Capitaine Blunt demanda :

— N’a-t-il pas la confiance de Mme  la marquise de Sampierre ?

— Parbleu ! repartit M.  Chanut.

Puis il ajouta :

— La brave dame a un flair pour trouver les coquins !

— Alors, ce M.  Moffray est un coquin ?

— Des pieds à la tête, oui.

— Continuez…

— Le no 3 est moins aimable que Moffray, mais encore plus insolvable, si c’est possible. Il a nom M.  de Mœris et se dit vicomte.
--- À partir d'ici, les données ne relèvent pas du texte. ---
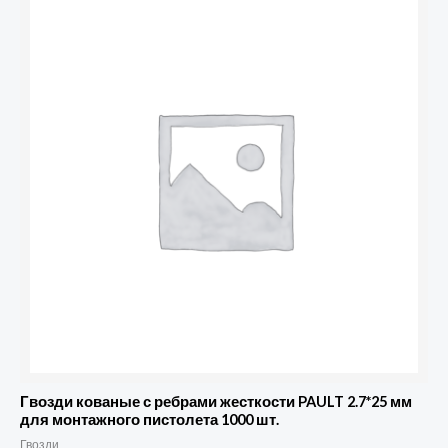
товара
Гвозди
кованые
с
ребрами
жесткости
PAULT
2.7*25
мм
для
монтажного
пистолета
1000
шт.
Гвозди кованые с ребрами жесткости PAULT 2.7*25 мм
для монтажного пистолета 1000 шт.
Гвозди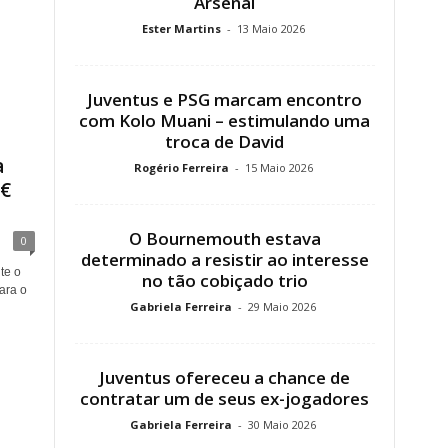
Arsenal
Ester Martins
-
13 Maio 2026
Juventus e PSG marcam encontro
com Kolo Muani – estimulando uma
troca de David
a
Rogério Ferreira
-
15 Maio 2026
 €
O Bournemouth estava
0
determinado a resistir ao interesse
te o
no tão cobiçado trio
ara o
Gabriela Ferreira
-
29 Maio 2026
Juventus ofereceu a chance de
contratar um de seus ex-jogadores
Gabriela Ferreira
-
30 Maio 2026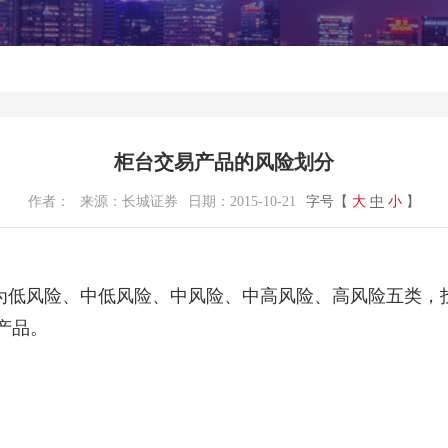
柜台交易产品的风险划分
作者：
来源：
长城证券
日期：
2015-10-21
字号【
大
中
小
】
低风险、中低风险、中风险、中高风险、高风险五类，
产品。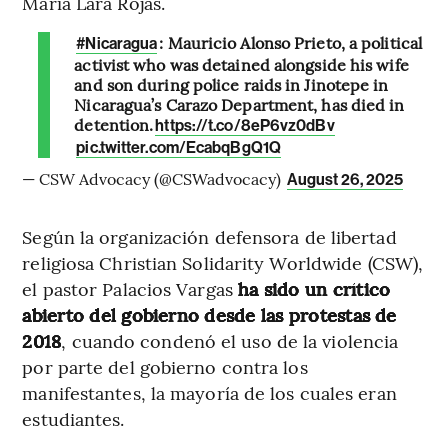
María Lara Rojas.
: Mauricio Alonso Prieto, a political
#Nicaragua
activist who was detained alongside his wife
and son during police raids in Jinotepe in
Nicaragua’s Carazo Department, has died in
detention.
https://t.co/8eP6vz0dBv
pic.twitter.com/EcabqBgQ1Q
— CSW Advocacy (@CSWadvocacy)
August 26, 2025
Según la organización defensora de libertad
religiosa Christian Solidarity Worldwide
(CSW),
el pastor Palacios Vargas
ha sido un crítico
abierto del gobierno desde las protestas de
2018
, cuando condenó el uso de la violencia
por parte del gobierno contra los
manifestantes, la mayoría de los cuales eran
estudiantes.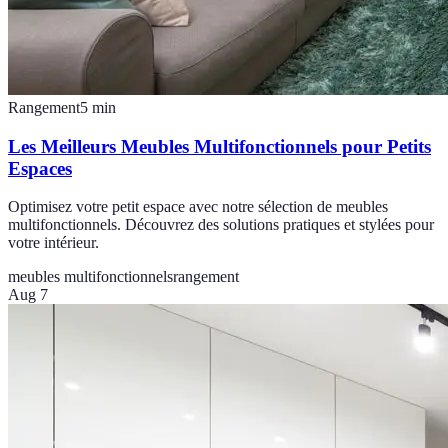
Rangement
5
min
Les Meilleurs Meubles Multifonctionnels pour Petits
Espaces
Optimisez votre petit espace avec notre sélection de meubles
multifonctionnels. Découvrez des solutions pratiques et stylées pour
votre intérieur.
meubles multifonctionnels
rangement
Aug 7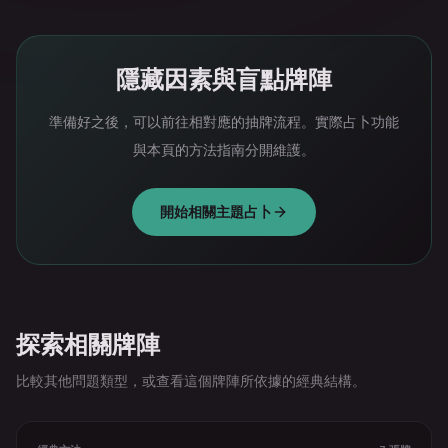
隱藏因素與盲點牌陣
準備好之後，可以前往相對應的抽牌流程。實際占卜功能
與本頁的方法指南分開維護。
開始相關主題占卜
探索相關牌陣
比較其他問題類型，或查看這個牌陣所依據的經典結構。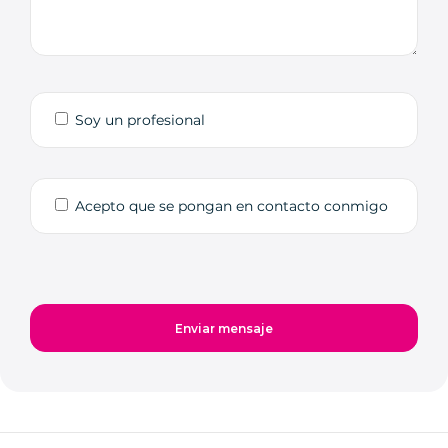
Soy un profesional
Acepto que se pongan en contacto conmigo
— Ah bah ! fit Blunt : Mœris !

— Est-ce que vous l’avez rencontré sur votre chemin ?

— J’ai peut-être entendu parler de lui… vaguement.

— C’est qu’il a fréquenté vos parages, là-bas dans la Sauvagie. Raousset-Boulbon n’était que de la Saint-Jean auprès de lui. On ferait des romans avec son histoire. Il a été grand-chef quelque part, chez les Aucas ou chez les Sioux ; il a scalpé des rouges et des blancs sous le pseudonyme du Serpent-Savant ou du Renard-Loyal. Il a bluté de la terre d’or en Californie et fumé du bœuf dans l’Uraguay. D’aucuns prétendent, il est vrai, qu’il n’a jamais été plus loin que Pontoise, mais ce sont des calomniateurs. Il est Cacique en disponibilité ; seulement, depuis que le destin lui a arraché sa couronne il se voit obligé de coucher en garni.

— Où cela ?

— Hôtel du Louvre, pour le moment, jusqu’à ce qu’on lui présente sa note.

— Et au fond, quel homme est-ce ?

— Il se dit lion, je le crois lièvre.

— Est-il en rapport avec la marquise Domenica ?

— Naturellement, oui. C’est lui qui avait organisé la dernière expédition de recherches dans les Montagnes-Rocheuses. La marquise en a été pour une somme folle.

— Et on ne trouva rien ?

— Rien. Je crois que l’expédition s’arrêta à Meudon.

— Vous avez le caractère gai, Monsieur Chanut !

— Assez, capitaine ; mais quand les clients préfèrent la mélancolie, je m’y conforme… À ce jeu-là, Mœris rafla un ou deux milliers de louis qu’il reperdit à la roulette.

— Il est joueur aussi ?

— Trois fois plus que le Moffray.

— Et ensuite ?

No 4, le gentleman Donat, dit mylord, dit Torticolis, vingt ans et venant de Londres.

— Celui-là n’est pas un vicomte ?

— Non, c’est un serrurier.

— La marquise Domenica le connaît-elle ?

— Il a pu monter ses sonnettes.

— Que fait-il dans l’association ?

— Il fait la partie des fausses clefs.

Blunt eut un mouvement dédaigneux.

— Ils en sont là ! murmura-t-il. Alors, en fin de compte, c’est une confrérie de pauvres diables ?

— Ils en étaient là, répliqua M.  Chanut, non sans une certaine emphase, mais il y a le no 5…

— La femme ?

— Tiens ! vous le saviez ?

— Non, mais je commence à épeler mon Paris.

— Bravo ! vous avez deviné, capitaine ! Le numéro 5 est une femme.